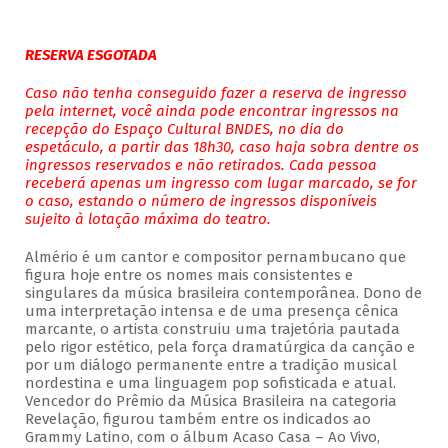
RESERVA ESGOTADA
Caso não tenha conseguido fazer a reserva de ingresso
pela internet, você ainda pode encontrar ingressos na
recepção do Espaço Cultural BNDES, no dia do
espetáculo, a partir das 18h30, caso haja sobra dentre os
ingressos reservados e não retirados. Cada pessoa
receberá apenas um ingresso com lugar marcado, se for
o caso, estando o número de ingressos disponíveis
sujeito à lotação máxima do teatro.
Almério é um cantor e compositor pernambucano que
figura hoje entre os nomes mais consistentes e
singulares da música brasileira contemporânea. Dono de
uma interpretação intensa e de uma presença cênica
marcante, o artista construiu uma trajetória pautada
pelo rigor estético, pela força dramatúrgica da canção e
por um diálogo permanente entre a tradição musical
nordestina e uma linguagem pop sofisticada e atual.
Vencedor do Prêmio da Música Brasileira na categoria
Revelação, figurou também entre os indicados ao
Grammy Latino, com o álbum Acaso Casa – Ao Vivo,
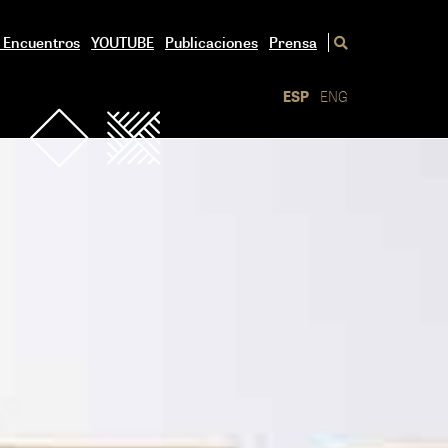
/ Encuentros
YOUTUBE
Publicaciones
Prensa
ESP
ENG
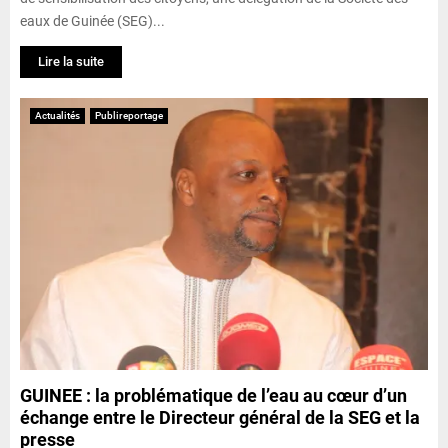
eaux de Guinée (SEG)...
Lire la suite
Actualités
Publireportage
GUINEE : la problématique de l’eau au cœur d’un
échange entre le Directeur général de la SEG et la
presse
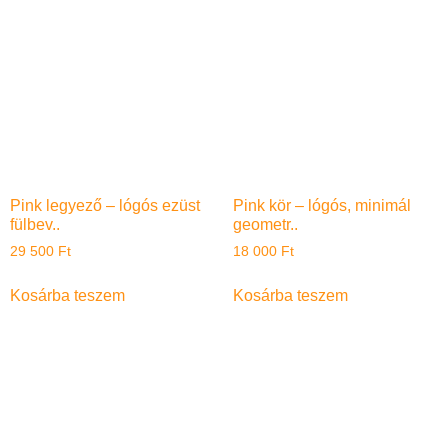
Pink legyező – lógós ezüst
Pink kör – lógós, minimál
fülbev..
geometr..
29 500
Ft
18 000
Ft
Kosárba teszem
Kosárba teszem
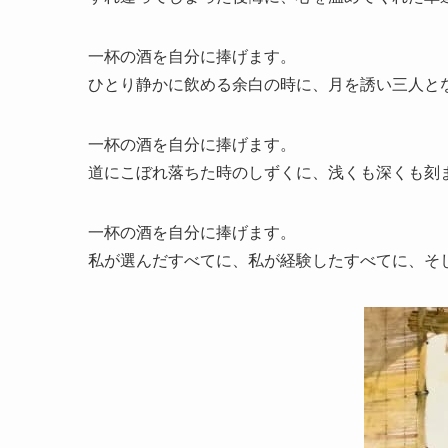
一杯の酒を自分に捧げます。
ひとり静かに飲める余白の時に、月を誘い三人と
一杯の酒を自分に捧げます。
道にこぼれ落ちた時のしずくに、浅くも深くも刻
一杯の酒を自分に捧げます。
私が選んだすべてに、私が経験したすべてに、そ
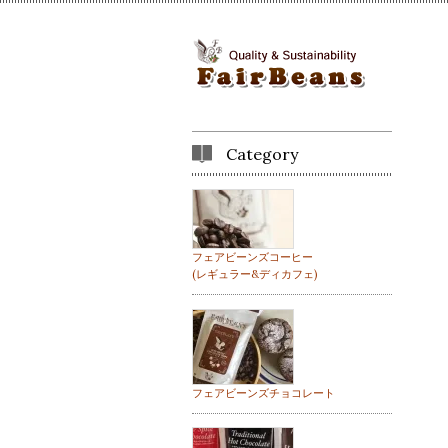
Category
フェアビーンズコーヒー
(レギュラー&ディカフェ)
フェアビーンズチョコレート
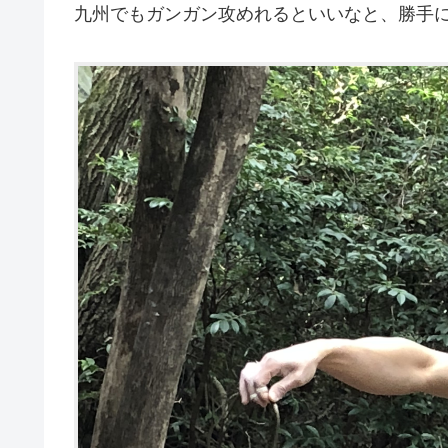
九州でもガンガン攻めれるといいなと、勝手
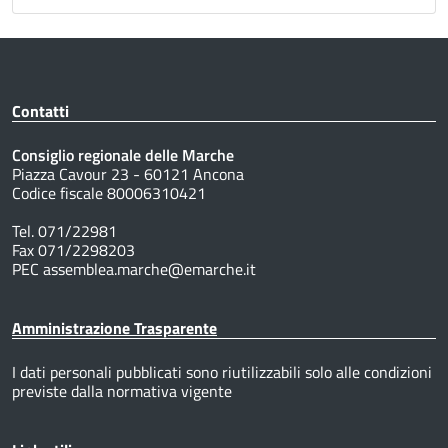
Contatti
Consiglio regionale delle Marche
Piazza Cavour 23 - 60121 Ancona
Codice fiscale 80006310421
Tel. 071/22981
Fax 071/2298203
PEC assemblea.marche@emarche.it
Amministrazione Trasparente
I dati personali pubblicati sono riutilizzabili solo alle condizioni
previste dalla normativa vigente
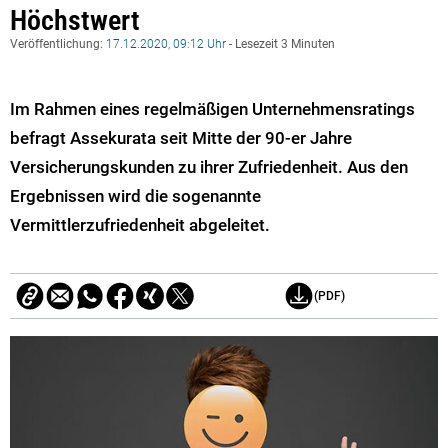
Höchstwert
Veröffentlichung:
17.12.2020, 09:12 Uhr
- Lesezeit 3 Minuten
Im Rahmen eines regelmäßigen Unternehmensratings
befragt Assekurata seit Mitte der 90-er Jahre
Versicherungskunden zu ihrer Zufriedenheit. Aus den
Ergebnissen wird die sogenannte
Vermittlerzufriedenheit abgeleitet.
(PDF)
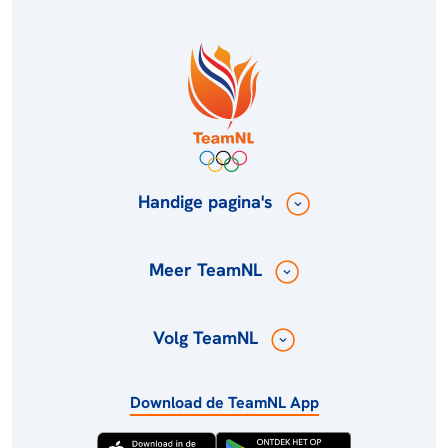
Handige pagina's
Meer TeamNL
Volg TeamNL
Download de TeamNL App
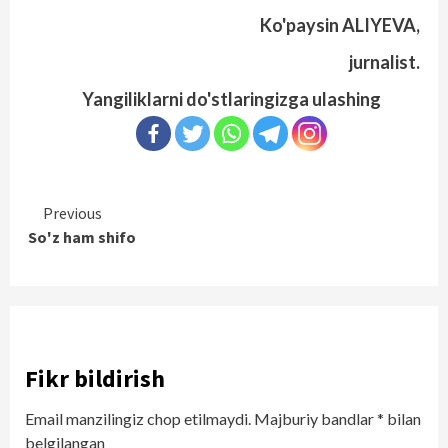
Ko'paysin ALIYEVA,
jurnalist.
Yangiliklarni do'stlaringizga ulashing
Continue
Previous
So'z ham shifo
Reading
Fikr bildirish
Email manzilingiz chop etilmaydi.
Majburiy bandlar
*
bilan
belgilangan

_Work task_
Could you return every line from the entries above in which the string "pela" occurs?

_Answer area_
pela internet, você ainda pode encontrar ingressos na
pelo rigor estético, pela força dramatúrgica da canção e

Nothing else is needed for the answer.